Implementation of wireless remote IAP based on mPSD32xx series MCU

Introduction
　　When downloading programs, traditional MCU control systems usually remove the chip and burn it with a programmer, or use ISP to perform online programming. With the continuous changes in user needs and usage environment, the system program will be required to be upgraded, and the two methods mentioned above must be operated on-site by developers. This upgrade method undoubtedly greatly increases the development cost for terminal-distributed control systems and delays the update time of the program. Therefore, this article combines the wireless base station dynamic environment monitoring system and gives a specific implementation method based on the mPSD32xx series of MCU wireless remote IAP (in-application programming) to solve the above problems.

System Architecture:
　　The power supply, air conditioning, indoor environment of the wireless base station and other conditions are crucial to the normal operation of the entire system. In order to provide a stable and reliable operating environment for the wireless base station, this acquisition system is designed.

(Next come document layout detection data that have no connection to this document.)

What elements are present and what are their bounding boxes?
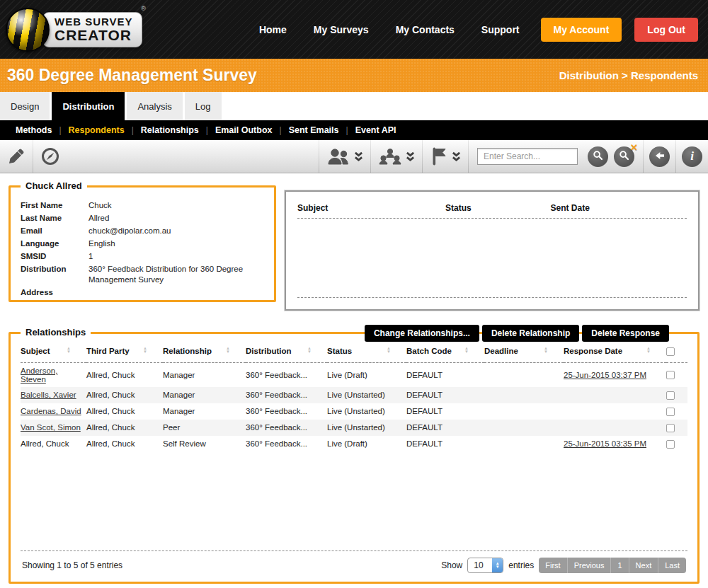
survey-tabbar: Design Distribution Analysis Log (0, 92, 708, 120)
response-date-link[interactable]: 25-Jun-2015 03:37 PM (564, 371, 646, 379)
page-title: 360 Degree Management Survey (7, 66, 257, 85)
back-arrow-icon (654, 150, 666, 163)
back-button[interactable] (649, 146, 670, 167)
subject-link[interactable]: Cardenas, David (21, 407, 81, 415)
third-party-cell: Allred, Chuck (86, 403, 163, 420)
subnav-methods[interactable]: Methods (8, 125, 59, 135)
select-all-checkbox[interactable] (666, 347, 675, 356)
sort-icon[interactable]: ▲▼ (464, 347, 469, 354)
nav-support[interactable]: Support (481, 24, 520, 35)
search-input[interactable] (477, 148, 578, 165)
logo-line2: CREATOR (55, 28, 133, 42)
sort-icon[interactable]: ▲▼ (544, 347, 548, 354)
third-party-cell: Allred, Chuck (86, 362, 163, 387)
col-header-deadline[interactable]: Deadline▲▼ (484, 344, 564, 362)
relationships-table: Subject▲▼ Third Party▲▼ Relationship▲▼ D… (21, 344, 687, 452)
distribution-cell: 360° Feedback... (246, 420, 327, 436)
row-checkbox[interactable] (666, 371, 675, 379)
pagination-page-1[interactable]: 1 (611, 558, 629, 573)
respondent-groups-button[interactable] (319, 140, 370, 173)
relationship-cell: Self Review (163, 436, 246, 452)
subnav-sent-emails[interactable]: Sent Emails (282, 125, 346, 135)
pagination-first[interactable]: First (539, 558, 567, 573)
tab-distribution[interactable]: Distribution (52, 92, 125, 120)
tab-design[interactable]: Design (0, 92, 50, 120)
subnav-event-api[interactable]: Event API (348, 125, 404, 135)
subject-link[interactable]: Van Scot, Simon (21, 423, 81, 432)
app-logo[interactable]: WEB SURVEY CREATOR ® (6, 2, 147, 57)
row-checkbox[interactable] (666, 391, 675, 400)
nav-home[interactable]: Home (259, 24, 287, 35)
chevron-down-icon (452, 151, 461, 162)
row-checkbox[interactable] (666, 424, 675, 432)
toolbar-divider (643, 140, 644, 173)
entries-label: entries (508, 560, 534, 570)
delete-response-button[interactable]: Delete Response (582, 325, 669, 342)
status-cell: Live (Unstarted) (327, 403, 406, 420)
subject-link[interactable]: Balcells, Xavier (21, 391, 76, 399)
distribution-cell: 360° Feedback... (246, 362, 327, 387)
edit-button[interactable] (0, 140, 33, 173)
col-header-third-party[interactable]: Third Party▲▼ (86, 344, 163, 362)
show-label: Show (441, 560, 462, 570)
subnav-relationships[interactable]: Relationships (134, 125, 206, 135)
sort-icon[interactable]: ▲▼ (646, 347, 651, 354)
deadline-cell (484, 420, 564, 436)
col-header-relationship[interactable]: Relationship▲▼ (163, 344, 246, 362)
col-header-response-date[interactable]: Response Date▲▼ (564, 344, 666, 362)
subject-link[interactable]: Anderson, Steven (21, 367, 57, 384)
col-header-batch-code[interactable]: Batch Code▲▼ (406, 344, 484, 362)
breadcrumb: Distribution > Respondents (559, 69, 698, 81)
logo-sphere-icon (6, 8, 50, 52)
field-last-name: Last Name Allred (21, 213, 267, 224)
pagination-last[interactable]: Last (658, 558, 686, 573)
relationship-cell: Peer (163, 420, 246, 436)
row-checkbox[interactable] (666, 408, 675, 416)
info-button[interactable]: i (682, 146, 702, 167)
distribution-subnav: Methods| Respondents| Relationships| Ema… (0, 120, 708, 140)
sort-icon[interactable]: ▲▼ (226, 347, 230, 354)
batch-code-cell: DEFAULT (406, 420, 484, 436)
page-size-select[interactable]: 10 ▲▼ (467, 558, 503, 573)
pagination-previous[interactable]: Previous (568, 558, 612, 573)
row-checkbox[interactable] (666, 440, 675, 449)
response-date-cell (564, 420, 666, 436)
relationship-cell: Manager (163, 387, 246, 403)
registered-mark: ® (141, 5, 146, 12)
third-party-cell: Allred, Chuck (86, 387, 163, 403)
response-date-link[interactable]: 25-Jun-2015 03:35 PM (564, 439, 646, 448)
sort-icon[interactable]: ▲▼ (143, 347, 147, 354)
status-cell: Live (Unstarted) (327, 420, 406, 436)
batch-code-cell: DEFAULT (406, 403, 484, 420)
search-button[interactable] (588, 146, 608, 167)
tab-log[interactable]: Log (185, 92, 222, 120)
clear-search-button[interactable]: ✕ (614, 146, 634, 167)
sort-icon[interactable]: ▲▼ (67, 347, 71, 354)
info-icon: i (690, 149, 694, 163)
delete-relationship-button[interactable]: Delete Relationship (482, 325, 579, 342)
col-header-subject[interactable]: Subject▲▼ (21, 344, 86, 362)
subnav-email-outbox[interactable]: Email Outbox (208, 125, 280, 135)
change-relationships-button[interactable]: Change Relationships... (365, 325, 479, 342)
nav-my-surveys[interactable]: My Surveys (314, 24, 369, 35)
sort-icon[interactable]: ▲▼ (307, 347, 312, 354)
navigate-button[interactable] (33, 140, 67, 173)
status-cell: Live (Draft) (327, 436, 406, 452)
response-date-cell (564, 403, 666, 420)
sort-icon[interactable]: ▲▼ (387, 347, 391, 354)
log-out-button[interactable]: Log Out (634, 18, 698, 42)
nav-my-contacts[interactable]: My Contacts (396, 24, 455, 35)
col-header-status[interactable]: Status▲▼ (327, 344, 406, 362)
survey-banner: 360 Degree Management Survey Distributio… (0, 59, 708, 92)
pagination-next[interactable]: Next (629, 558, 659, 573)
response-date-cell (564, 387, 666, 403)
relationships-button[interactable] (371, 140, 422, 173)
status-flag-button[interactable] (423, 140, 468, 173)
my-account-button[interactable]: My Account (541, 18, 622, 42)
table-footer-controls: Show 10 ▲▼ entries First Previous 1 Next… (441, 558, 686, 573)
relationship-cell: Manager (163, 403, 246, 420)
tab-analysis[interactable]: Analysis (127, 92, 182, 120)
table-footer: Showing 1 to 5 of 5 entries Show 10 ▲▼ e… (21, 550, 687, 573)
subnav-respondents[interactable]: Respondents (62, 125, 132, 135)
col-header-distribution[interactable]: Distribution▲▼ (246, 344, 327, 362)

　　In view of the above environment, the lower computer of this acquisition system integrates the power supply, air conditioning, temperature, humidity, smoke, door control, etc. of the base station, collects various data required by the system in real time, and provides automatic alarm function; the upper computer uses C/S mode to set different levels of authority to provide to each monitoring center. The data transmission of the system uses GPRS/GSM wireless communication network to access the Internet for remote transmission: the lower computer automatically uploads the alarm information to the monitoring center or mobile phone through GPRS/GSM; at the same time, the monitoring center or mobile phone can query and configure the collector through the GPRS/GSM network to meet different actual needs. In the design process of the entire system, in order to efficiently schedule multiple tasks, the mCOSII embedded real-time operating system with open source code was selected.

Hardware Design Principles
Introduction to mPSD32xx Chip
　　mPSD32xx includes a standard 8032 microcontroller module and a PSD module. Using modular design technology, not only are multiple functional blocks required to form a single-chip microcomputer application system (such as 8032 core, two Flash, SRAM, I/O, PLD, USB interface, I2C interface, dual UART ports, DDC channel for LCD display, PWM controller, 4-way ADC, etc.) integrated on a single silicon chip, but it can also be programmed in the system through JTAG ISP mode, which can simplify the design of embedded application systems, shorten product development cycles, improve system reliability, reduce costs and reduce product size.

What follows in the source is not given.